A recuperação da cirurgia não foi fácil, mas Inês enfrentou-a com a mesma determinação com que encarou toda a jornada. Duas semanas depois, soube que teria de fazer quimioterapia e radioterapia. Foi um golpe difícil de digerir, mas preparou-se física e mentalmente para o que viria a seguir. Começou a quimioterapia em março e, durante os oito ciclos, manteve-se ativa, tentando viver a vida o mais normalmente possível, bebendo muita água, fazendo uma alimentação cuidada que seguia à risca, assim como a medicação, mas também permitindo-se descansar quando o corpo o pedia e mexendo-se, mesmo sem poder treinar. Os efeitos secundários, como a queda do cabelo, foram dolorosos e assume-o. A Inês sempre teve na sua longa e farta cabeleira a sua imagem de marca. Mas, mais uma vez, aceitou que era um mal necessário e que teria de o rapar. Esse momento, de intimidade, teve a ajuda da Carolina Piloto, em Lisboa, que a ajudou a escolher a prótese a utilizar, a cor e o comprimento, acompanhando todo o processo. A Inês fez da sua prótese uma extensão sua, integrando-a totalmente na sua vida e hoje — já com algum cabelo — assume-a e utiliza-a diariamente.
Em julho, terminou a quimioterapia e, em setembro, finalizou a radioterapia, onde, em conjunto com a medicação que já se encontrava a tomar — e que terá de tomar nos próximos 7 a 10 anos — e a injeção de supressão ovárica que já tinha recebido, a fizeram entrar na menopausa precoce. Como se não bastasse tudo o que já tinha vivido e suportado este ano, mais outro tema com o qual teve de lidar numa idade tão precoce.
Neste momento, 10 meses depois do diagnóstico (e lendo tudo o que já passou nestes 10 meses, parece que já correu uma maratona), a Inês prepara-se para voltar ao bloco para uma cirurgia preventiva devido ao resultado do estudo genético que realizou e para tirar a outra mama, assim como para os primeiros exames de seguimento e, embora a ansiedade seja uma constante, ela continua a acreditar que tudo vai correr bem.

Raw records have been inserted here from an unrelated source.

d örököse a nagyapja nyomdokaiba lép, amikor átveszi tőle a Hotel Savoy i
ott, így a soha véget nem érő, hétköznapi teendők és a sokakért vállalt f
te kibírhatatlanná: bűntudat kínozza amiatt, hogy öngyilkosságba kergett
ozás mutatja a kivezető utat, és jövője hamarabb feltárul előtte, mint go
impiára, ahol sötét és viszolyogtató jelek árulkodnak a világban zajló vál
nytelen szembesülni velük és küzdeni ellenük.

A história de Inês também é um reflexo de uma realidade preocupante: o número crescente de mulheres jovens a serem diagnosticadas com cancro da mama.

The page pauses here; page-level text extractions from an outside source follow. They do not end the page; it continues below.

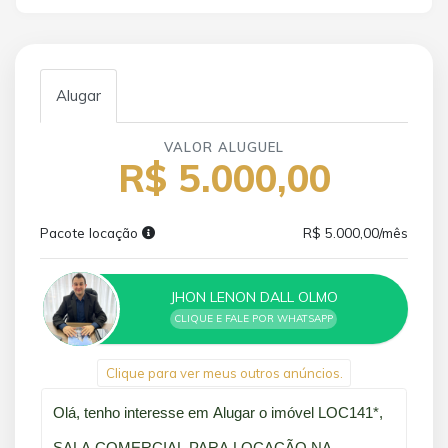
Alugar
VALOR ALUGUEL
R$ 5.000,00
Pacote locação
R$ 5.000,00/mês
JHON LENON DALL OLMO
CLIQUE E FALE POR WHATSAPP
Clique para ver meus outros anúncios.
Qual o melhor dia e horário pra você?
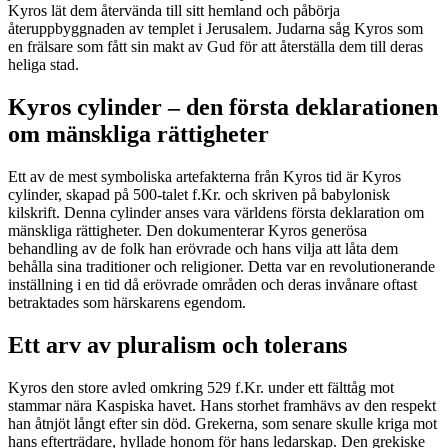
Kyros lät dem återvända till sitt hemland och påbörja
återuppbyggnaden av templet i Jerusalem. Judarna såg Kyros som
en frälsare som fått sin makt av Gud för att återställa dem till deras
heliga stad.
Kyros cylinder – den första deklarationen
om mänskliga rättigheter
Ett av de mest symboliska artefakterna från Kyros tid är Kyros
cylinder, skapad på 500-talet f.Kr. och skriven på babylonisk
kilskrift. Denna cylinder anses vara världens första deklaration om
mänskliga rättigheter. Den dokumenterar Kyros generösa
behandling av de folk han erövrade och hans vilja att låta dem
behålla sina traditioner och religioner. Detta var en revolutionerande
inställning i en tid då erövrade områden och deras invånare oftast
betraktades som härskarens egendom.
Ett arv av pluralism och tolerans
Kyros den store avled omkring 529 f.Kr. under ett fälttåg mot
stammar nära Kaspiska havet. Hans storhet framhävs av den respekt
han åtnjöt långt efter sin död. Grekerna, som senare skulle kriga mot
hans efterträdare, hyllade honom för hans ledarskap. Den grekiske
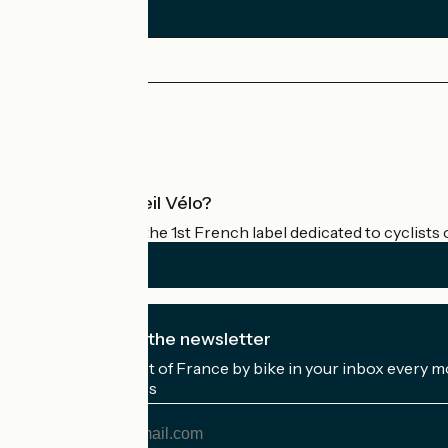
Press area
Pro area
What is Accueil Vélo?
Accueil Vélo is the 1st French label dedicated to cyclists 
I subscribe to the newsletter
Receive the best of France by bike in your inbox every m
My email address
My
email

Segundo o site da Liga Portuguesa Contra o Cancro, em Portugal, o cancro da mama é o tipo de cancro mais comum, sendo detetados anualmente cerca de 9.000 novos casos de cancro da mama, com mais de 2.000 mulheres a morrerem com esta doença. Mas há também uma boa notícia: quando diagnosticado e tratado precocemente, a taxa de sobrevivência é elevada. Atualmente, o rastreio do cancro da mama pelo Serviço Nacional de Saúde (SNS) começa aos 45 anos, mas casos como o de Inês, diagnosticada aos 42, reforçam a necessidade de uma maior sensibilização para a realização de autoexames e de consultas médicas regulares, independentemente da idade. Em mês de sensibilização para o cancro de mama, é importante voltar a reforçar e recordar a mesma mensagem: o diagnóstico precoce pode salvar vidas e o rastreio e vigilância regular devem ser uma premissa constante.

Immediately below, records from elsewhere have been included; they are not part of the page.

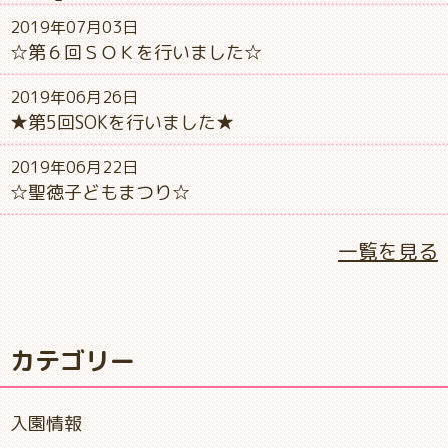
2019年07月03日
☆第６回ＳＯＫを行いました☆
2019年06月26日
★第5回SOKを行いました★
2019年06月22日
☆聖徳子どもまつり☆
一覧を見る
カテゴリー
入園情報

Espero que esta breve e muito resumida jornada da Inês possa ser uma inspiração para todas as mulheres que enfrentam o cancro da mama e, também, um alerta para todas aquelas que, não sofrendo da doença, tomem medidas, façam exames regulares, façam a apalpação e tenham presente que acontece a qualquer uma. Já ela, a Inês, mostrou-me, no seu testemunho tão sincero e transparente, que, apesar de ser uma doença devastadora, a atitude com que a enfrentas pode fazer a diferença, mas “sem romantizar o cancro”, porque de fácil não tem nada. A Inês continua a lutar, mas fá-lo com a certeza de que vai vencer. Tem um desejo inabalável de viver até os 90 anos e, nas palavras da própria, ser uma “velha gira, estilosa e muito refilona”, como sempre sonhou. E eu não duvido, querida Inês, que vais ser isso tudo e muito mais.